La escuela verdaderamente formativa
- Paulino Romero C. (opinion@epasa.com)
La escuela es el hogar de los niños, de los jóvenes y de los ciudadanos. Y toda escuela donde palpiten los sentimientos y el querer de la Nación panameña es un monumento levantado en honor a quienes nos dieron libertad. En las aulas escolares se afirman nuestras propias fuerzas y se rinde homenaje de trascendencia a los próceres que lucharon con denuedo por conseguir nuestra emancipación.
La escuela, solo la escuela, es capaz de asegurar una independencia real. Ella despierta dormidas potencialidades; orienta, encauza, fortalece al individuo. Lo hace consciente, lo transforma en unidad social, activa y eficaz. La escuela representa el resumen de lo que es un pueblo y la fuente de lo que será.
Hablamos de la escuela que educa; no de la que cree cumplida su misión con solo instruir. Sin una constante acción educativa en el corazón y en la mente de los nuevos ciudadanos flaquea el carácter, se debilita la voluntad, pierde su efectiva consistencia toda mentalidad; y el mal que llega es de enorme trascendencia: es la desintegración del alma nacional por falta de hombría y de firmeza.
La verdadera escuela no puede reducirse a resolver un mero problema de enseñanza. ¿No vale acaso más que una rica erudición, que la más brillante inteligencia, un carácter levantado, una recia voluntad orientada hacia el bien?

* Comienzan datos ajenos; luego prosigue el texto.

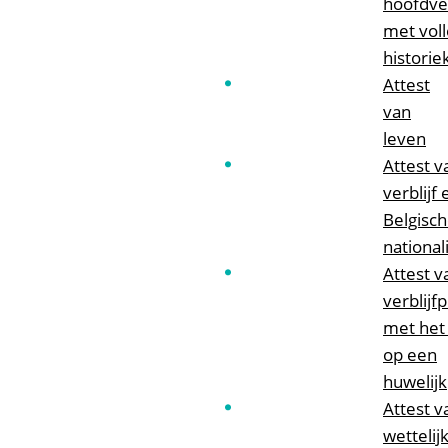
hoofdver
met vol
historie
Attest
van
leven
Attest v
verblijf 
Belgisc
nationali
Attest v
verblijfp
met het
op een
huwelijk
Attest v
wettelij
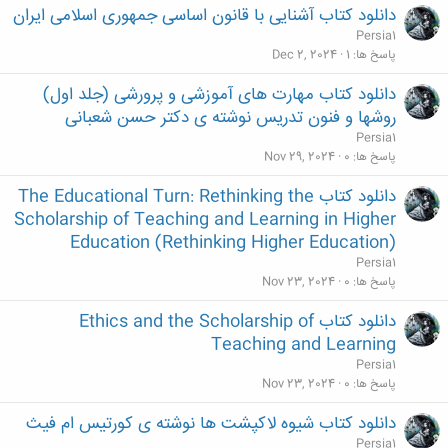
دانلود کتاب آشنایی با قانون اساسی جمهوری اسلامی ایران
Persia1
پاسخ ها
1
Dec 2, 2024
دانلود کتاب مهارت های آموزشی و پرورشی (جلد اول)
روشها و فنون تدریس نوشته ی دکتر حسن شعبانی
Persia1
پاسخ ها
0
Nov 29, 2024
دانلود کتاب The Educational Turn: Rethinking the
Scholarship of Teaching and Learning in Higher
Education (Rethinking Higher Education)
Persia1
پاسخ ها
0
Nov 23, 2024
دانلود کتاب Ethics and the Scholarship of
Teaching and Learning
Persia1
پاسخ ها
0
Nov 23, 2024
دانلود کتاب شیوه لاکپشت ها نوشته ی کورتیس ام فیث
Persia1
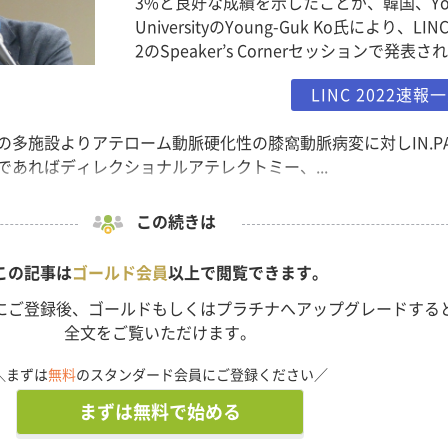
3%と良好な成績を示したことが、韓国、Yon
UniversityのYoung-Guk Ko氏により、LINC
2のSpeaker’s Cornerセッションで発表さ
LINC 2022速報
国の多施設よりアテローム動脈硬化性の膝窩動脈病変に対しIN.PA
であればディレクショナルアテレクトミー、...
この続きは
この記事は
ゴールド会員
以上で閲覧できます。
にご登録後、ゴールドもしくはプラチナへアップグレードする
全文をご覧いただけます。
＼まずは
無料
のスタンダード会員にご登録ください／
まずは無料で始める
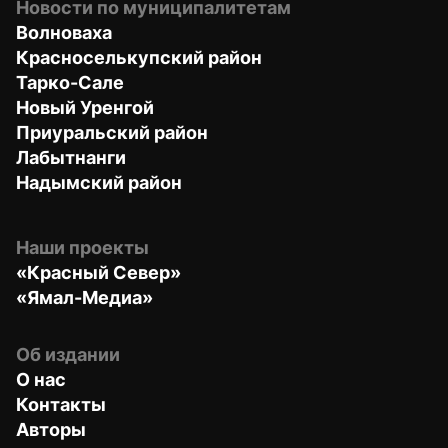
Новости по муниципалитетам
Волноваха
Красноселькупский район
Тарко-Сале
Новый Уренгой
Приуральский район
Лабытнанги
Надымский район
Наши проекты
«Красный Север»
«Ямал-Медиа»
Об издании
О нас
Контакты
Авторы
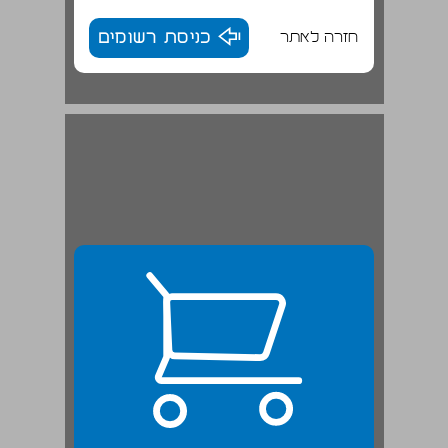
חזרה לאתר
כניסת רשומים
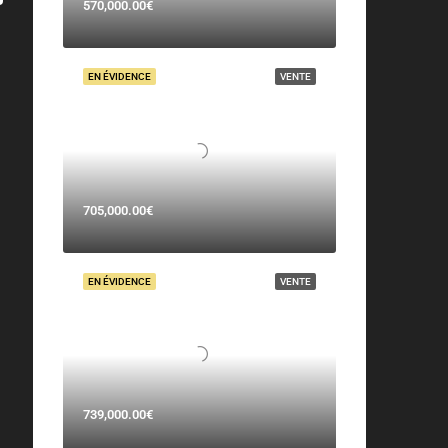
570,000.00€
EN ÉVIDENCE
VENTE
705,000.00€
EN ÉVIDENCE
VENTE
739,000.00€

Es que el carácter íntegro representa una cualidad moral tan elevada que se basta por sí sola para conquistar la cima del prestigio. En cambio, una bella inteligencia puede ser puesta al servicio de ruines empresas, y el más estupendo arsenal de conocimientos puede solo servir para torpes menesteres. La inteligencia y el conocimiento son medios para marcar una huella en el camino del bien o del mal.

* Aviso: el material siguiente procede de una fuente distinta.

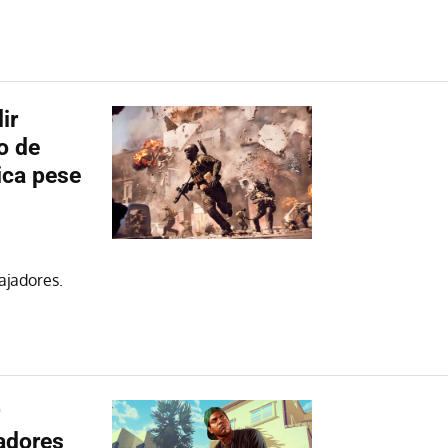
ir
o de
tica pese
ajadores.
gadores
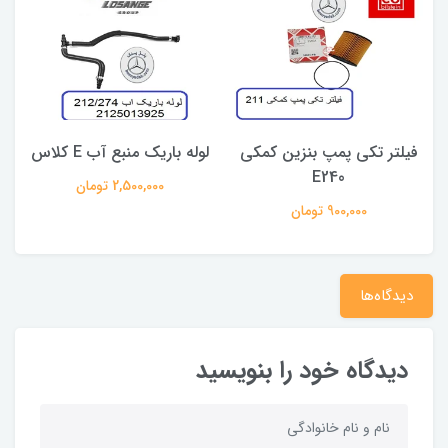
فیلتر تکی پمپ بنزین کمکی
لوله باریک منبع آب E کلاس
E240
2,500,000 تومان
900,000 تومان
دیدگاه‌ها
دیدگاه خود را بنویسید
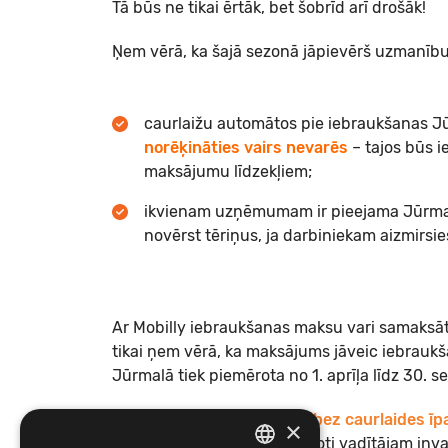
Tā būs ne tikai ērtāk, bet šobrīd arī drošāk!
Ņem vērā, ka šajā sezonā jāpievērš uzmanību
caurlaižu automātos pie iebraukšanas 
norēķināties vairs nevarēs
– tajos būs i
maksājumu līdzekļiem;
ikvienam uzņēmumam ir pieejama Jūrmala
novērst tēriņus, ja darbiniekam aizmirsie
Ar Mobilly iebraukšanas maksu vari samaksāt
tikai ņem vērā, ka maksājums jāveic iebraukš
Jūrmalā tiek piemērota no 1. aprīļa līdz 30. 
Bez nodevas samaksas un
bez caurlaides īp
×
transportlīdzekļi, kas pielāgoti vadītājam inva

Algunos han entendido que el progreso implica, con el avance material, el relajamiento de las costumbres, la degradación moral. A tal progreso debemos oponernos. El solo avance material no es un bien, es un mal degradante, cuando mina, cuando carcome el fondo ético nacional. La nación, como la persona humana, no está perdida nunca, por pobre que sean sus recursos materiales, mientras queden intactos su decoro, su dignidad y sus nobles energías. ¡Atención Meduca!